The man did not react but only came closer, the wet snuffling growing more frantic. As if he could smell her.
Instinct took over. Still clutching the can, she dodged the figure. He moved quicker than she expected. His arm reached for hers, but his fingers went through her, though they were colder than snow. She screamed and ran faster, throwing open the side door, darting inside and slamming it shut. She leaned against but then worried that the ghost would come through the door. Irene ran back to the warmth of the kitchen, the footfalls echoing around her, the carved faces of the tumshie lanterns leering at her.
Andrew was putting two chestnuts in the fire as she entered the kitchen—one for him and one for the girl from the village he was seeing. Before they could see if the nut hulls burned steady and bright, they all looked up, ready to make a merry joke, and then they saw the look on her face. Irene set the petrol on the table with a thump.

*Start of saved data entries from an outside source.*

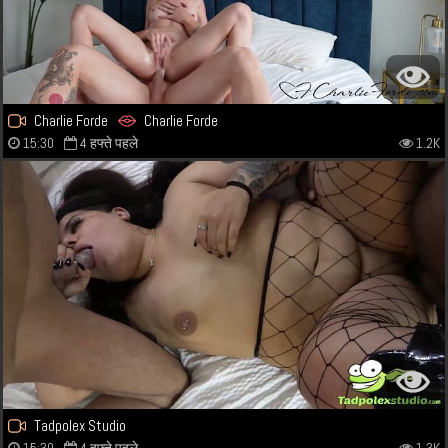
Charlie Forde
Charlie Forde
15:30
4 हफ्ते पहले
1.2K
Tadpolex Studio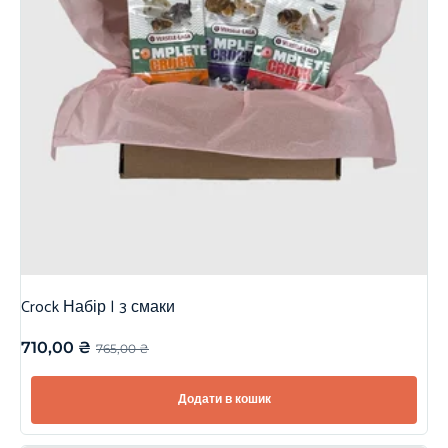
Crock Набір | 3 смаки
710,00
₴
765,00
₴
Додати в кошик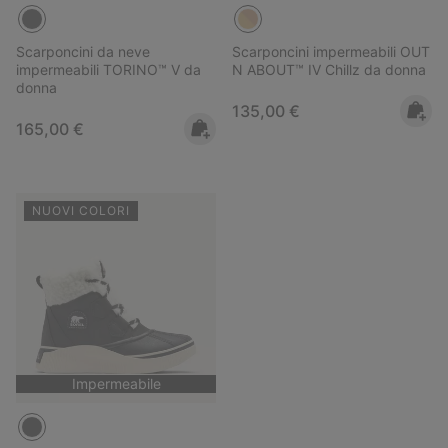
Scarponcini da neve
Scarponcini impermeabili OUT
impermeabili TORINO™ V da
N ABOUT™ IV Chillz da donna
donna
Regular price:
135,00 €
Regular price:
165,00 €
NUOVI COLORI
Impermeabile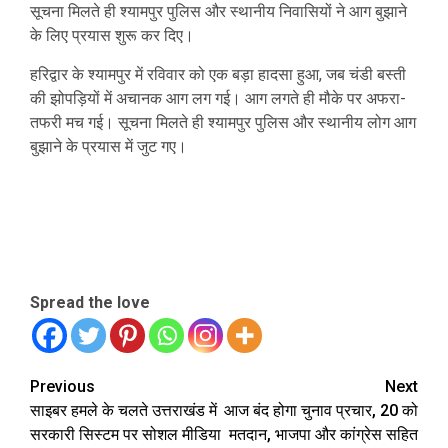
सूचना मिलते ही श्यामपुर पुलिस और स्थानीय निवासियों ने आग बुझाने
के लिए प्रयास शुरू कर दिए।
हरिद्वार के श्यामपुर में रविवार को एक बड़ा हादसा हुआ, जब चंडी बस्ती
की झोपड़ियों में अचानक आग लग गई। आग लगते ही मौके पर अफरा-
तफरी मच गई। सूचना मिलते ही श्यामपुर पुलिस और स्थानीय लोग आग
बुझाने के प्रयास में जुट गए।
Spread the love
Continue
Previous
Next
साइबर हमले के चलते उत्तराखंड में
आज बंद होगा चुनाव प्रचार, 20 को
Reading
सरकारी सिस्टम पर सोशल मीडिया
मतदान, भाजपा और कांग्रेस सहित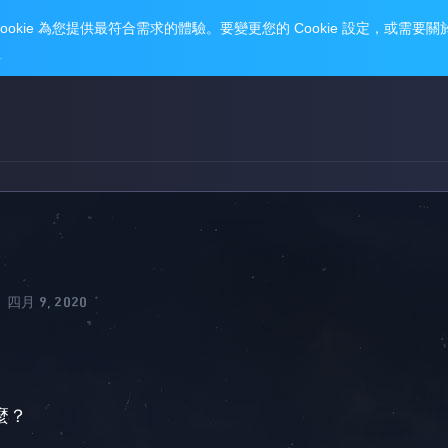
四月 9, 2020
什麼？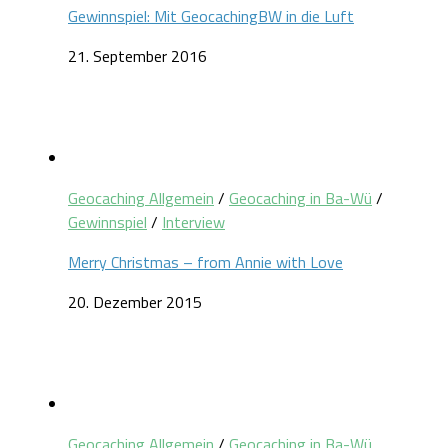
Gewinnspiel: Mit GeocachingBW in die Luft
21. September 2016
Geocaching Allgemein
/
Geocaching in Ba-Wü
/
Gewinnspiel
/
Interview
Merry Christmas – from Annie with Love
20. Dezember 2015
Geocaching Allgemein
/
Geocaching in Ba-Wü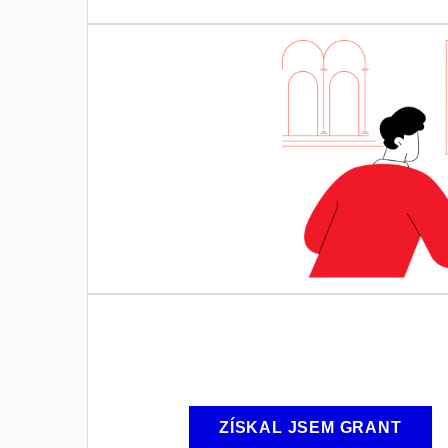
ZÍSKAL JSEM GRANT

One of the chestnuts popped in the fire, and Irene flinched. She sat as close to the fire as she dared, shivering, her teeth chattering in her skull like dice in a cup. She still felt the cold imprint of the faceless man’s hand on her arm.
Mrs. Fraser ordered the servants to start the bonfire, and they all left until only the housekeeper and the cook remained. Maura knelt down beside Irene and passed her a glass of whisky. She gulped it down, though it did nothing to warm her left arm.
“Ye saw something out there, didn’t ye?” Maura whispered, stroking Irene’s hair back from her face.
Irene was ashamed to feel tears on her face as she glared at them. “Did ye do this on purpose? Send me out there to scare the living daylights out of me?”
Mrs. Fraser stood tall, unmoved. “I sent ye out there. I had no idea what ye might or might not see. Fit one was it?”
“Which one?” Her voice rose an octave. “There’s more’n one?”
“Fit did ye see, quine?” she repeated in her Doric accent.
“A man…a man with no face. Dressed like an old soldier.”
Mrs. Fraser nodded. “The pikeman.”
The housekeeper knelt down, so close to Irene that the younger girl wanted to lean away.
“The pikeman is not the ghost ye need tae fear,” she whispered, her pupils wide in the light of the fire. “There’s another that haunts this castle, and I think you’re strong enough to face ‘im.”
She stood and held out her arm. “Come. We’ll all go to the bonfire, and we’ll eat sweets and sing, and the spirits will trouble us no more this All Hallow’s Eve. But tomorrow night, you’ll come with me, and I’ll show you the true ghost of Castle Dunoir. And you will help me with him.”